Friday, August 5, 2016

Oh, hey, Olympics

The Rio Olympics start tonight. The modern games are quite different from their ancient counterpart - although I wonder if we would avoid having already had an athlete disqualified for doping if the penalty for cheating was still flogging.

(No, I'm not supporting flogging, just making a wry comment about cheating).

But the ancient games were much closer to their military roots (if you think about it, we have Olympic events that involve hitting each other, shooting guns, throwing spears. Even the equestrian three day event started as a way cavalry officers tested their horses) than ours. I mean, one of their events involved sprinting in full armor.

And while I wouldn't bring back flogging, I do rather love the idea of making the athletes walk past the inscribed names of past cheaters to remind them that it's a bad thing.

Thursday, August 4, 2016

Oh, hey...

...quantum computing at the University of Maryland. I was just there. (And we talked about stuff related to this).

Wednesday, August 3, 2016

I wish...

...people would stop saying the evidence indicates we're alone in the universe.

It quite simply doesn't.

Absence of evidence is not evidence of absence. Our exoplanet hunting techniques are only now starting to see planets small enough to support our kind of life. They are biased towards large planets and ones that are too close to their primary to be habitable.

Our chances of picking up radio signals from another star are slim. SETI is based off of assumptions and one of them is that a signal will be produced that's strong enough. Based off of our own technology, most of our radio signals are not strong enough to be heard over the noise made by the Earth, the Sun, Jupiter, etc. There's evidence that radio is not actually the best way to communicate with a spaceship - light may be better, and a laser communication would, again, likely be drowned out by the local primary.

It's possible that the answer to Fermi's Paradox is "It's just dang hard to find each other in all of this space."

Now, it's intriguing to explore the idea that we may actually be one of the first intelligent civilizations to arise, and there's some evidence that supports it.

But we need to stop saying we're alone. We just don't have enough evidence to say that yet.

Tuesday, August 2, 2016

Mars gullies not river valleys...

...but Mars was still wet before. Okay, how? It looks like the gullies were formed by freeze-thaw cycles of carbon dioxide.

As they form, they reveal rocks that had water in them from earlier strata of Mars' surface.

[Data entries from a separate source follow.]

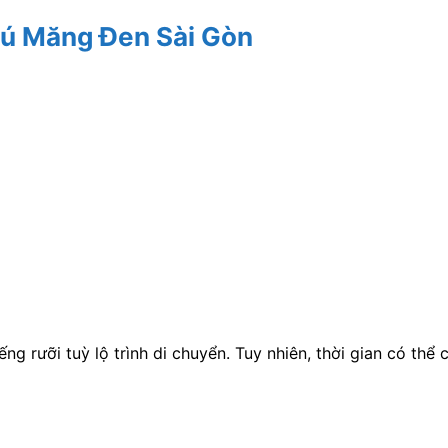
hú Măng Đen Sài Gòn
ng rưỡi tuỳ lộ trình di chuyển. Tuy nhiên, thời gian có thể 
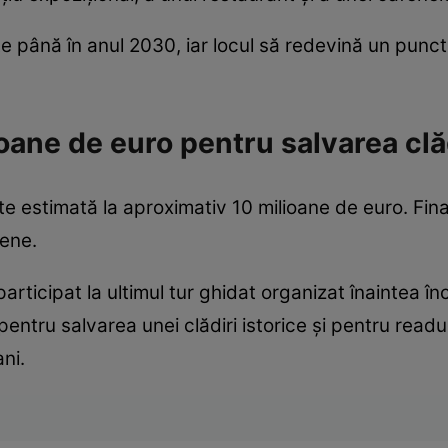
ate până în anul 2030, iar locul să redevină un punct
ioane de euro pentru salvarea clăd
ste estimată la aproximativ 10 milioane de euro. Fin
pene.
articipat la ultimul tur ghidat organizat înaintea înc
entru salvarea unei clădiri istorice și pentru readu
ni.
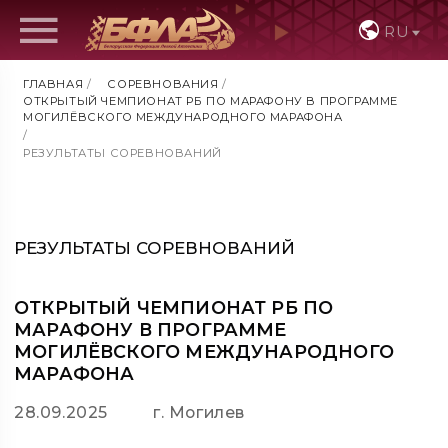
RU
ГЛАВНАЯ
/
СОРЕВНОВАНИЯ
/
ОТКРЫТЫЙ ЧЕМПИОНАТ РБ ПО МАРАФОНУ В ПРОГРАММЕ
МОГИЛЁВСКОГО МЕЖДУНАРОДНОГО МАРАФОНА
/
РЕЗУЛЬТАТЫ СОРЕВНОВАНИЙ
РЕЗУЛЬТАТЫ СОРЕВНОВАНИЙ
ОТКРЫТЫЙ ЧЕМПИОНАТ РБ ПО
МАРАФОНУ В ПРОГРАММЕ
МОГИЛЁВСКОГО МЕЖДУНАРОДНОГО
МАРАФОНА
28.09.2025
г. Могилев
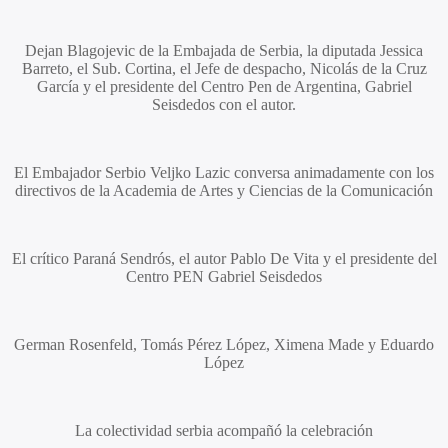
Dejan Blagojevic
de la Embajada de Serbia, la diputada
Jessica
Barreto,
el Sub.
Cortina,
el Jefe de despacho,
Nicolás de la Cruz
García
y el presidente del Centro Pen de Argentina,
Gabriel
Seisdedos
con el autor.
El Embajador Serbio
Veljko Lazic
conversa animadamente con los
directivos de la Academia de Artes y Ciencias de la Comunicación
El crítico
Paraná Sendrós,
el autor
Pablo De Vita
y el presidente del
Centro PEN
Gabriel Seisdedos
German Rosenfeld, Tomás Pérez López, Ximena Made
y
Eduardo
López
La colectividad serbia acompañó la celebración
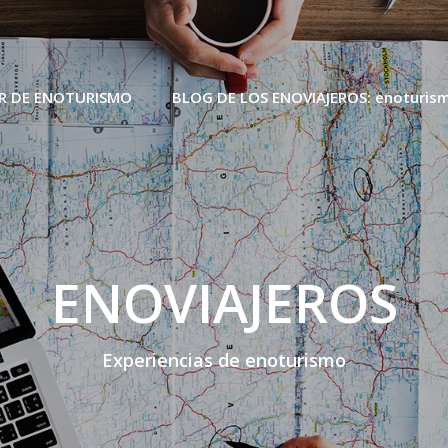
R DE ENOTURISMO
BLOG DE LOS ENOVIAJEROS: enoturism
ENOVIAJEROS
Experiencias de enoturismo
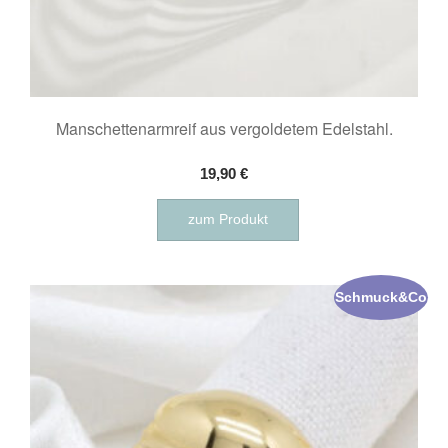
Manschettenarmreif aus vergoldetem Edelstahl.
19,90
€
zum Produkt
Schmuck&Co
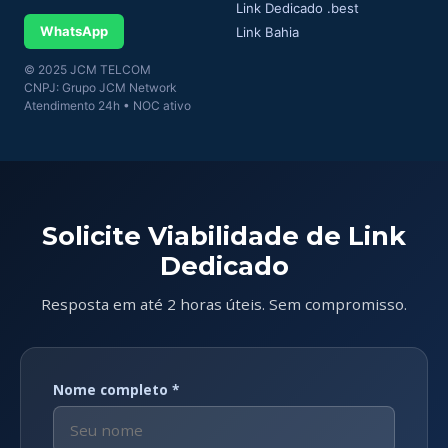
Link Dedicado .best
WhatsApp
Link Bahia
© 2025 JCM TELCOM
CNPJ: Grupo JCM Network
Atendimento 24h • NOC ativo
Solicite Viabilidade de Link
Dedicado
Resposta em até 2 horas úteis. Sem compromisso.
Nome completo *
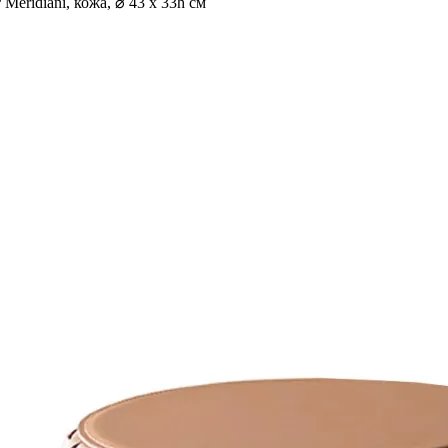
ridiani, кожа, ⌀ 43 х 33h см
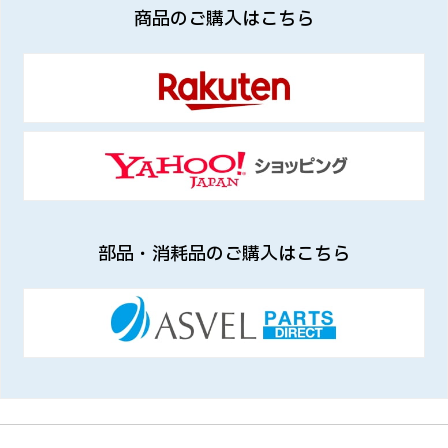
商品のご購入はこちら
部品・消耗品のご購入はこちら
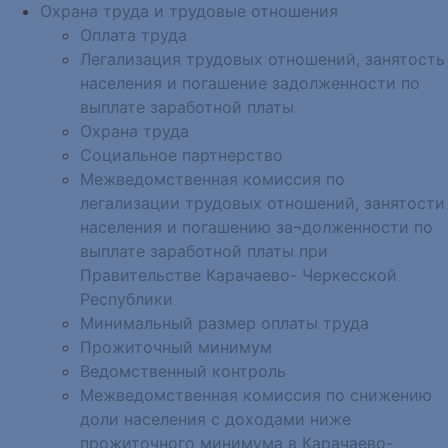
Охрана труда и трудовые отношения
Оплата труда
Легализация трудовых отношений, занятость
населения и погашение задолженности по
выплате заработной платы
Охрана труда
Социальное партнерство
Межведомственная комиссия по
легализации трудовых отношений, занятости
населения и погашению за¬долженности по
выплате заработной платы при
Правительстве Карачаево- Черкесской
Республики
Минимальный размер оплаты труда
Прожиточный минимум
Ведомственный контроль
Межведомственная комиссия по снижению
доли населения с доходами ниже
прожиточного минимума в Карачаево-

Straightforward, right? Mars keeps proving to be a more complex world than we thought.

Monday, August 1, 2016

Shroedinger II

I'd like to post a public thank you to everyone involved with the Schroedinger II Sessions.

Especially to Chad Orzel for having the idea in the first place, Emily Edwards for organizing. And the American Physics Society for paying for stuff.

And everyone who spoke as well as fellow participants. It was a blast. My brain is broken, but it was a blast.